Dealing with ethical issues of using AI for elderly
As the population keeps ageing, the work pressure keeps increasing in healthcare. The mental and physical state of healthcare professionals is as, maybe not more important as those of the elderly. After all, society wants human attention to stay a priority, but what if these providers are overworked and burned out? AI methods, such as automatic monitoring and predicting seem to be the ideal solution. However, the great potential of using AI in elderly care also carries some risks that must be addressed before AI can be responsibly used in the sector.
The replacement of human care
One of these issues is that AI in elderly care may come with the risk that AI will take over an inordinate amount of tasks. The social aspect of care is crucial and very central to the necessity of human connection. Because of this, it should be noted that AI tools are there to augment healthcare workers, not replace them. As these previous arguments prove, the fear of replacement by AI is somewhere far from the ideal scenario.
Several measures can prevent AI tools, especially social robots, from making seniors even more distanced from human contact. One example is to purposely design robots to not look and act like humans to prevent deception, like ElliQ. Moreover, social robots can also be used to facilitate contact with human loved ones by sending reminders to text, call or make plans with family and friends.
Data privacy and “digital ageism”
Another issue that needs to be addressed is that many of the aforementioned tools use the personal data of senior citizens. The type of data collected is often sensitive, e.g. personal stories told to social robots or medical data. It is essential to create knowledge and policies on which kinds of privacy are necessary to improve health outcomes. The same notion can be prescribed for health professionals, as they want to bolster care management. All this information can help AI professionals to focus on the relevant aspects which can support caregivers and professionals in tailored care.

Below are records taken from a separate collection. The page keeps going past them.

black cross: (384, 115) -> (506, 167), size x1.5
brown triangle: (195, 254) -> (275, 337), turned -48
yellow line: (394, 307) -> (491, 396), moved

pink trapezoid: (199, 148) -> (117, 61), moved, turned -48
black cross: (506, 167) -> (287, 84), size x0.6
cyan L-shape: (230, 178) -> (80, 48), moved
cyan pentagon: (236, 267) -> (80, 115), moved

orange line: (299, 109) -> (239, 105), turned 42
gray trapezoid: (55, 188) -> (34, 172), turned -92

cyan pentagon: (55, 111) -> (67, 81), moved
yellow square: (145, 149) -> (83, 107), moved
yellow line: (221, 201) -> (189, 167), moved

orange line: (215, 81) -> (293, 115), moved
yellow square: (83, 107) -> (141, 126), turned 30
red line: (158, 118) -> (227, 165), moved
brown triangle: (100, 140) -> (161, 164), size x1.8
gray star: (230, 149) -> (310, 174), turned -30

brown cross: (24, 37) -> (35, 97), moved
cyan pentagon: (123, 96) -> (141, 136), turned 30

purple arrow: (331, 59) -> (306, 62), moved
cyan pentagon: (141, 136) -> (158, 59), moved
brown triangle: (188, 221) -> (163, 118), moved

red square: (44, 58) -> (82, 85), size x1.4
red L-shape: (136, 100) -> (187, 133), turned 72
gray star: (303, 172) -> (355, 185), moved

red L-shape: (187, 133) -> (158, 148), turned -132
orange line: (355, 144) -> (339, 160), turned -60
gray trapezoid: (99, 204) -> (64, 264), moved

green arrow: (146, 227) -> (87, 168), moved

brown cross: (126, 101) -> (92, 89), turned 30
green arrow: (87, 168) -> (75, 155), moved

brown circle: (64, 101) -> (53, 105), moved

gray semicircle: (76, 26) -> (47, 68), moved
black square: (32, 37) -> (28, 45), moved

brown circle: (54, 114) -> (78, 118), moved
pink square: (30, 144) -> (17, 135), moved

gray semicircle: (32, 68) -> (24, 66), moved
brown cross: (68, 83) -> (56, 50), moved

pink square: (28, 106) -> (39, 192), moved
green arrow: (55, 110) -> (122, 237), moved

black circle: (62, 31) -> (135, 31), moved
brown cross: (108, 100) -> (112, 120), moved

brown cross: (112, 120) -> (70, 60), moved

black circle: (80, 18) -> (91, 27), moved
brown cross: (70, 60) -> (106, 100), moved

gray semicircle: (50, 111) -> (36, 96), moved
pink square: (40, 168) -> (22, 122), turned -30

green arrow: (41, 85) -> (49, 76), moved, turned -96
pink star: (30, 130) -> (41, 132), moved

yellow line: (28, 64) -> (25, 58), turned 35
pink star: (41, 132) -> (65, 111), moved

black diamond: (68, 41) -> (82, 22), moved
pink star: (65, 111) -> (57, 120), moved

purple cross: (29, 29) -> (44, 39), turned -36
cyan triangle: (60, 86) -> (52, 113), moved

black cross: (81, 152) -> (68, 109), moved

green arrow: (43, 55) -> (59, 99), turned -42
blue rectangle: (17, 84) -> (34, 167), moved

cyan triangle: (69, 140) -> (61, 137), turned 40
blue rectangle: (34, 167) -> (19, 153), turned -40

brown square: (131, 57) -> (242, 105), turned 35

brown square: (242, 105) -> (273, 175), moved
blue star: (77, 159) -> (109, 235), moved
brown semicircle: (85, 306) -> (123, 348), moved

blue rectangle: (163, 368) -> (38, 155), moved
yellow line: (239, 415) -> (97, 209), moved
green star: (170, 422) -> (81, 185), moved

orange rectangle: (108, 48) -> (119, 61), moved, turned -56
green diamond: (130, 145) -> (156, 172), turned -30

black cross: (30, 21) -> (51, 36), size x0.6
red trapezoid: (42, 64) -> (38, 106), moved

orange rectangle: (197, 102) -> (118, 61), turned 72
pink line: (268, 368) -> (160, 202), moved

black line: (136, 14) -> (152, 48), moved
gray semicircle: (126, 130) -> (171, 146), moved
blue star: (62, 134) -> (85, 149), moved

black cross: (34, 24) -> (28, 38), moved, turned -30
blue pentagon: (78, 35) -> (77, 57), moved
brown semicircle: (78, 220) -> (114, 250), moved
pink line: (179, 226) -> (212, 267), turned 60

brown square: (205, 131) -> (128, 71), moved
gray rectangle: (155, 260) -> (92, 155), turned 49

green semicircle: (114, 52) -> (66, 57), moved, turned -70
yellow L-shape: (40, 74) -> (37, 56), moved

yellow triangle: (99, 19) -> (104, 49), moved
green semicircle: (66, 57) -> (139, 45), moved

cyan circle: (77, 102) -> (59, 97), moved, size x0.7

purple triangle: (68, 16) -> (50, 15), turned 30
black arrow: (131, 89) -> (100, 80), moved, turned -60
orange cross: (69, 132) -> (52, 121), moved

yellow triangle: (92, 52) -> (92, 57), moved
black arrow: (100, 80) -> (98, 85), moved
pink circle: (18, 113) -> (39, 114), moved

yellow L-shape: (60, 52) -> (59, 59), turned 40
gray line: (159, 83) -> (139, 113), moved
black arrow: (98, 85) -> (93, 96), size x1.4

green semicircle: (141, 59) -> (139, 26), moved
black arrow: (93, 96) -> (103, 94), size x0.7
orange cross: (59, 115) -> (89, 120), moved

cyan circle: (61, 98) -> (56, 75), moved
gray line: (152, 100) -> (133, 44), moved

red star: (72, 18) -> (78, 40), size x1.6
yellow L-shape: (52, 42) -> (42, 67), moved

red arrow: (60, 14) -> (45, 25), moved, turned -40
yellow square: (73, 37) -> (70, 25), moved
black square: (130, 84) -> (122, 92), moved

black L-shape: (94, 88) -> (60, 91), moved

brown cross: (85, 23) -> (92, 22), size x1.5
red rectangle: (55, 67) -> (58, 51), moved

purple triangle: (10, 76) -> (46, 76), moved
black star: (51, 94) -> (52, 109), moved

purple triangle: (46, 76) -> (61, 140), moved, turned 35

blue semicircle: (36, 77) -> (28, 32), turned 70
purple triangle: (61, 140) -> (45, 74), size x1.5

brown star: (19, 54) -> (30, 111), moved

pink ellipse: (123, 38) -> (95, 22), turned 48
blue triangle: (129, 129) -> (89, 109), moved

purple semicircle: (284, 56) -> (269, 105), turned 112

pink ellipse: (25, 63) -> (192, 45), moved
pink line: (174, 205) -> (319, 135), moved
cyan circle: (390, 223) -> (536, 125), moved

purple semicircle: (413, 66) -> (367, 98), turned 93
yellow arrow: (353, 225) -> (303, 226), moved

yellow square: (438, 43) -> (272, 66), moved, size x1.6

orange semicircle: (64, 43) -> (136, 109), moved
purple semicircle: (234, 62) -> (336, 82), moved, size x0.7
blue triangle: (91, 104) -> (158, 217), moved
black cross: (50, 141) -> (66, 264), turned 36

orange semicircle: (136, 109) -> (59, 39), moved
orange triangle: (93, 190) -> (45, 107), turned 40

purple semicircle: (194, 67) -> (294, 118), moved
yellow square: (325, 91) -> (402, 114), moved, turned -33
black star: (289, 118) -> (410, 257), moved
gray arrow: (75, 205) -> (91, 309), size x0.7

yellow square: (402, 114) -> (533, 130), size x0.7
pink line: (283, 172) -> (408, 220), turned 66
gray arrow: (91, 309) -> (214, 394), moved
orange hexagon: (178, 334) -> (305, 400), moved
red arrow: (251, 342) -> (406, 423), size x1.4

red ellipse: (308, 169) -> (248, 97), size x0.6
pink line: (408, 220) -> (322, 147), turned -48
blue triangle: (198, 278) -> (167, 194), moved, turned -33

Another pitfall that should be considered is that seniors are left out of designing the digital technologies and employment that are supposed to support them. This form of discrimination is also called “digital ageism”. Fortunately, certain measures can be taken to increase responsibility. Foremost, as end-users of AI products, the elderly should be actively involved in different stages within the design cycle, to gather more knowledge on their wishes and preferences on issues. Examples are how they wish to interact with the technology or what information can be collected or shared with family members, healthcare professionals or commercial organizations.
Conclusion
Overall, the elderly care sector is facing a big challenge in how high-quality care can be delivered to a growing group of older adults. This means that the sector requires newer and smarter solutions and innovations to keep up with the rising pressure due to global population ageing. We have considered several benefits of the employment of AI in elderly care. AI shows significant potential as it can collaborate with humans in several care tasks such as monitoring, providing social support, and even predicting potential health or social issues amongst the elderly. A certain degree of cautiousness and proper preparation is required before these AI technologies can be implemented on a big scale in society. Specifically regarding privacy issues, digital ageism and the human aspect of care.
Solutions to these issues exist and have been discussed in this article. Transparency and governmental regulations are essential to ensure that these algorithms contribute to the (mental) health and retention of independence amongst the older population. Only this way, AI in elderly care could have a seriously positive impact on achieving the UN goals of healthy ageing.